Jaroslav Janus (gardien de la Slovaquie) : « Les entraîneurs ont appelé Ján Laco après le premier tiers et ils ont parlé. Monsieur Oremus (ndlr : second entraîneur-adjoint de la Slovaquie) est venu vers moi et m’a annoncé que j’allais dans le but. J’ai fait quelques exercices. Je voulais aider l’équipe à faire quelque chose dans ce match. Malheureusement, ça ne m’a pas réussi. J’ai fait de bons arrêts, les Suédois se sont efforcés de mettre les rebonds.
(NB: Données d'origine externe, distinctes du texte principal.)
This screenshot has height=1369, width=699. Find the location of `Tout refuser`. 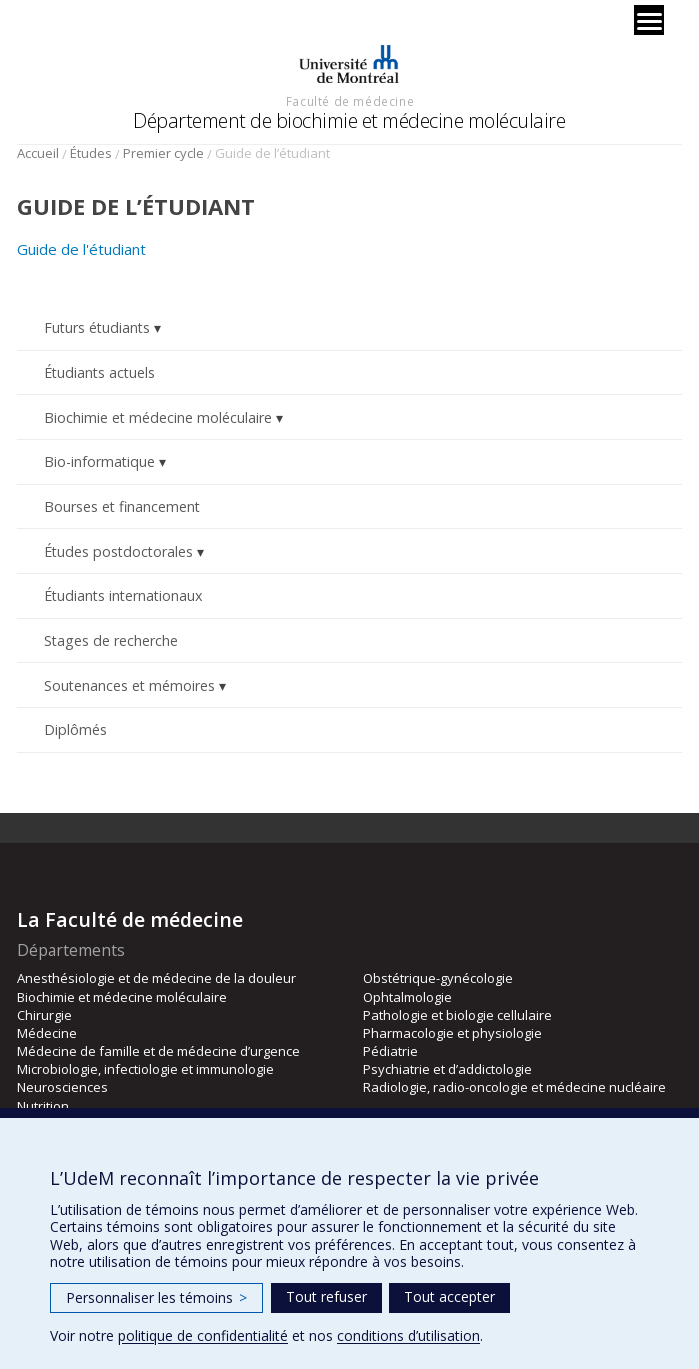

Ça faisait longtemps que je n’avais pas gardé la cage, mais c’était une chance qu’il fallait saisir. »

 

Suède – Slovaquie 3-1 (2-0, 0-1, 1-0)
Vendredri 16 mai à 20h45 à la Chizhovka Arena de Minsk. 7563 spectateurs.
Arbitrage de Jyri Ronn (FIN) et Vladimir Sindler (TCH) assistés de Chris Carlson (CAN) et Joep Leermakers (HOL).
Pénalités : Suède 8' (4', 4', 0') ; Slovaquie 8' (6', 0', 2')
Tirs : Suède 40 (15, 14, 11) ; Slovaquie 21 (6, 11, 4)

Évolution du score :

1-0 à 10'05" : Nyquist assisté de Axelsson (sup. num.)
2-0 à 19'49" : Backlund assisté de Lindström (sup. num.)
2-1 à 29'12" : Marinčin assisté de Réway et Tatar
3-1 à 41'58" : Nygren assisté de Klasen

Suède

Attaquants :
Oscar Möller – Mikael Backlund (A) – Joakim Lindström
Gustav Nyquist (+1) – Calle Järnkrok – Linus Klasen (+1)
Jimmie Ericsson (A, -1) – Mattias Sjögren (2') – Simon Hjalmarsson
Dennis Rasmussen – Joel Lundqvist (C, 2') – Dick Axelsson
Nicklas Danielsson

Défenseurs :
Mattias Ekholm (+1) – Johan Fransson (2'+2', -1)
Niclas Burström (-1) – Niclas Andersén [jusqu'à 18'12"]
Tim Erixon – Magnus Nygren

Gardien :
Anders Nilsson.

Remplaçant : Linus Ullmark (G).
Non utilisés : Joacim Eriksson (G), Erik Gustafsson (D, mal de gorge), Daniel Rahimi (D, saignements au rein), Jonas Ahnelöv (D, épaule).

Slovaquie (2' pour surnombre)

Attaquants :
Ladislav Nagy (A, 2'+2') – Marek Viedenský (-1) – Miroslav Šatan (C)
Michel Miklík (A) – Juraj Mikúš (+1) – Tomáš Tatar (+1)
Richard Pánik (-1) – Andrej Šťastný – Radoslav Tybor (-1)
Dávid Skokan – Martin Réway (+1)

Défenseurs :
Marek Ďaloga – Karol Sloboda (+1)
Ivan Švarný [jusqu'à 20'00"] – Juraj Valach
Martin Marinčin (2') – Ján Brejčák
Vladimír Mihálik (-1) – Peter Čerešňák

Gardien :
Ján Laco puis Jaroslav Janus à 20'00"

Non utilisés : Július Hudáček (G), Marcel Haščák (A, malade), Marek Hrivík (A, malade), Tomáš Marcinko (A, malade).